> Extracted page text data:
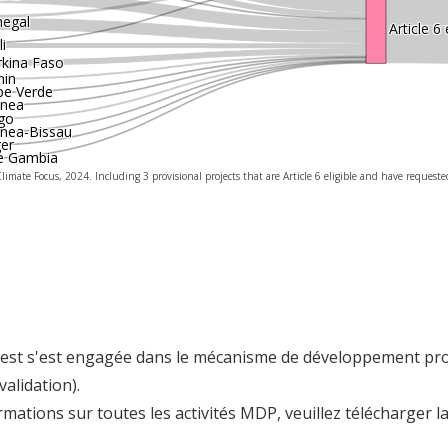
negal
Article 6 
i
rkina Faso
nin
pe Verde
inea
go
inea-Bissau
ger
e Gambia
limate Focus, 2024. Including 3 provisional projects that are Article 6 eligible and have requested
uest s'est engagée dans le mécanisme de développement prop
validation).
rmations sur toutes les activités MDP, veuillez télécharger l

---

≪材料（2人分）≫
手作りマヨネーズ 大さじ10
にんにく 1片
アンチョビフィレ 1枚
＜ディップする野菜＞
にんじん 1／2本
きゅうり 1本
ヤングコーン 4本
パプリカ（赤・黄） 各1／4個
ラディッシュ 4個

> Exercise details:
State the number of lines in these entries where the word "Article" occurs, without any other words.

> Your response:
2